# [Your instructions]
The lines from the start of the data through the line containing "benimser. Odak noktası, bir" are to be reproduced exactly, both ends included.

=== Section Start ===

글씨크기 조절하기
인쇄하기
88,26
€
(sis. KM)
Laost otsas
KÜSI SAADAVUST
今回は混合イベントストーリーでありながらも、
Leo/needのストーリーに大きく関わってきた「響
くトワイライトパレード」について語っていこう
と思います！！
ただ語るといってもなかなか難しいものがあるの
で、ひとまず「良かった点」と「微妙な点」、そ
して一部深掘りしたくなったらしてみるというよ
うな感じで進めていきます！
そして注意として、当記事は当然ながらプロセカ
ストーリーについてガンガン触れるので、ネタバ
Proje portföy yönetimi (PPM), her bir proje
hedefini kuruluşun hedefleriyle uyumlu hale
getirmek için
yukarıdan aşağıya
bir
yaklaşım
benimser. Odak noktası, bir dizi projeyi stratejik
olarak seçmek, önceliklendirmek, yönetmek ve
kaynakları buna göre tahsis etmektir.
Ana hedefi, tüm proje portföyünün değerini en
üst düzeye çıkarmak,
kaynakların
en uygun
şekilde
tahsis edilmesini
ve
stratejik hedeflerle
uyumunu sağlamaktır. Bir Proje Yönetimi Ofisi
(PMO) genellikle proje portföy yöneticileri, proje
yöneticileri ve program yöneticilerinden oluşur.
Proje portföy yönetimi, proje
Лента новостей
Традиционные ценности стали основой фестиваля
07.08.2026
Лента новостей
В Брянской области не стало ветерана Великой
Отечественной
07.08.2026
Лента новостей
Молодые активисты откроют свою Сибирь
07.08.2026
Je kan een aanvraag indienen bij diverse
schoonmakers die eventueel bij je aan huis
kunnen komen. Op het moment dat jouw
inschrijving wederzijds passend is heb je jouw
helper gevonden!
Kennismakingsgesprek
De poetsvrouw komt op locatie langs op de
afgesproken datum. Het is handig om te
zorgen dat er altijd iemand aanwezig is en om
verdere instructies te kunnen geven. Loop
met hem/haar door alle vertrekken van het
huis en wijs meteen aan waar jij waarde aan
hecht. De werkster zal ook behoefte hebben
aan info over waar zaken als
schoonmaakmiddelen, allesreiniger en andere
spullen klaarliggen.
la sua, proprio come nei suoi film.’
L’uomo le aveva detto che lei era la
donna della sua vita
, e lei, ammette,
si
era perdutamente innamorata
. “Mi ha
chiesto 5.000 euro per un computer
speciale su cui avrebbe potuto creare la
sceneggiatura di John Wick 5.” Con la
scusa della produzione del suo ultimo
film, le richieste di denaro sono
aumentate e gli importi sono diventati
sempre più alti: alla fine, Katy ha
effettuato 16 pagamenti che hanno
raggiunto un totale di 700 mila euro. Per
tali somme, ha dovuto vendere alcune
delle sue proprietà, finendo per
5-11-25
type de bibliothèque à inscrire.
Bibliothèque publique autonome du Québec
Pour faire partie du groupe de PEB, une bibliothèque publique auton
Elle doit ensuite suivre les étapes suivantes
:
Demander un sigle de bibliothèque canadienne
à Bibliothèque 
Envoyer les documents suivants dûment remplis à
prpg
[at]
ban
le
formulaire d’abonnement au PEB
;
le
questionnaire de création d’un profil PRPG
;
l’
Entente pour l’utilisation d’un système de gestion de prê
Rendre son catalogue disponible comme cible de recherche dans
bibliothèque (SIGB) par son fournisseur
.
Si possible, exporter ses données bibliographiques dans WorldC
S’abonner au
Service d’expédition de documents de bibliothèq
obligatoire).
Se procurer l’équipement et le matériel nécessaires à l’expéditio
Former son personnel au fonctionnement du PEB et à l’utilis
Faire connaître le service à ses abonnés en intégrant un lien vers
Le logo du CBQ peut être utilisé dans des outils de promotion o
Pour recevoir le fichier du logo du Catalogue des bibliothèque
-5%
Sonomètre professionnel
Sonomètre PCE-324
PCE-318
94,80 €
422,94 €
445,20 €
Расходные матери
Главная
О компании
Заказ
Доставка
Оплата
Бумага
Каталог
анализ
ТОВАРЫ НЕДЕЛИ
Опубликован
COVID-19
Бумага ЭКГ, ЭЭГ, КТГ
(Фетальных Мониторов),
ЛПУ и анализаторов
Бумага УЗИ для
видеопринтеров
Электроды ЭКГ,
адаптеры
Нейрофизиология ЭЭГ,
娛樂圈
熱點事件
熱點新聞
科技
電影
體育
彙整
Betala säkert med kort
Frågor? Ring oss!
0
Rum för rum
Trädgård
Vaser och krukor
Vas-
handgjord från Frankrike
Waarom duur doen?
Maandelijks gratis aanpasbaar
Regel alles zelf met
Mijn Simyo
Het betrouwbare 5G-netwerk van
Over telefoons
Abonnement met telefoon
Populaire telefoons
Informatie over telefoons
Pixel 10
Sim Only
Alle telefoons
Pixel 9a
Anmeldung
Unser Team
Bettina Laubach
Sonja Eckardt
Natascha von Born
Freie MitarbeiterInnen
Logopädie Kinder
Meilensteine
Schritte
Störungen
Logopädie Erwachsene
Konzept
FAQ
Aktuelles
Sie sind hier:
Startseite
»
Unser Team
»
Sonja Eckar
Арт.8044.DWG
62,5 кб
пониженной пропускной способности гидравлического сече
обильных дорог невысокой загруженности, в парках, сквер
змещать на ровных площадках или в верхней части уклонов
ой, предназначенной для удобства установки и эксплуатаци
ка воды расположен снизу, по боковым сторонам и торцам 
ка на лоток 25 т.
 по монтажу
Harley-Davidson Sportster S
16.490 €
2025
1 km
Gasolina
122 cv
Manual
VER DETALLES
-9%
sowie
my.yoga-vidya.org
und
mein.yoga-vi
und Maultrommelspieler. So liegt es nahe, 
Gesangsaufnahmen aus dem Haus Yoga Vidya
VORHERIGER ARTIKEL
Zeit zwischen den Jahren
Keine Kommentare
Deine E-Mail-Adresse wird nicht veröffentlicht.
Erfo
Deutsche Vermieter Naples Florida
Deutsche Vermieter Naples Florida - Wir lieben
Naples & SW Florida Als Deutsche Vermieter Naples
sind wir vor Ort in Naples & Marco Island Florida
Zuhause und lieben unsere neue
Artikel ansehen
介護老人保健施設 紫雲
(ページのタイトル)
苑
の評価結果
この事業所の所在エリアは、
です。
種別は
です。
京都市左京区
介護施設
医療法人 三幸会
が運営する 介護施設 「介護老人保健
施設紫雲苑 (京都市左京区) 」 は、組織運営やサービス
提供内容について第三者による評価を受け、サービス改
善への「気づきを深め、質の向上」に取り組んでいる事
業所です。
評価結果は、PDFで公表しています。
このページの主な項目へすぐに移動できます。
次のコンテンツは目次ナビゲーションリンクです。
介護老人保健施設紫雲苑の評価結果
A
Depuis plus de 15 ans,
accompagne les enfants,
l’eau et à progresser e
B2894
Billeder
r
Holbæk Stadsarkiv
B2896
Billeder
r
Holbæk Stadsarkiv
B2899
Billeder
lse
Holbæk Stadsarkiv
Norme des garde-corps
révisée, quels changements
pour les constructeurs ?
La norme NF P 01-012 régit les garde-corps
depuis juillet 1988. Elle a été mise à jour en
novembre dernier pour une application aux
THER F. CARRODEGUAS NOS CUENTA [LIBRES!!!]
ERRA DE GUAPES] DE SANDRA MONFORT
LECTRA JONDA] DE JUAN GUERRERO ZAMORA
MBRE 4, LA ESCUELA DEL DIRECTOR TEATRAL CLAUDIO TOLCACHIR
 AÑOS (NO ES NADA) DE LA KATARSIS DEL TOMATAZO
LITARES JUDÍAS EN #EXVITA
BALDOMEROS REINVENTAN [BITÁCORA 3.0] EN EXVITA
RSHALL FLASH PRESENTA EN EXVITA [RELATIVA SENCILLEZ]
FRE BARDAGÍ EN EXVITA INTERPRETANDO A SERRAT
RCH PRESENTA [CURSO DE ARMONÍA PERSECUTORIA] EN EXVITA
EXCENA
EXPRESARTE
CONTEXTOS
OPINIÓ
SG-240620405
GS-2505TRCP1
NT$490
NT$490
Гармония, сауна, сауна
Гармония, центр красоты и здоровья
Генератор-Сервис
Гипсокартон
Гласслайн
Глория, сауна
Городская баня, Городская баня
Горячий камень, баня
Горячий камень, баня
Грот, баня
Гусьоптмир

=== Section End ===

# [Completed task]
글씨크기 조절하기
인쇄하기
88,26
€
(sis. KM)
Laost otsas
KÜSI SAADAVUST
今回は混合イベントストーリーでありながらも、
Leo/needのストーリーに大きく関わってきた「響
くトワイライトパレード」について語っていこう
と思います！！
ただ語るといってもなかなか難しいものがあるの
で、ひとまず「良かった点」と「微妙な点」、そ
して一部深掘りしたくなったらしてみるというよ
うな感じで進めていきます！
そして注意として、当記事は当然ながらプロセカ
ストーリーについてガンガン触れるので、ネタバ
Proje portföy yönetimi (PPM), her bir proje
hedefini kuruluşun hedefleriyle uyumlu hale
getirmek için
yukarıdan aşağıya
bir
yaklaşım
benimser. Odak noktası, bir dizi projeyi stratejik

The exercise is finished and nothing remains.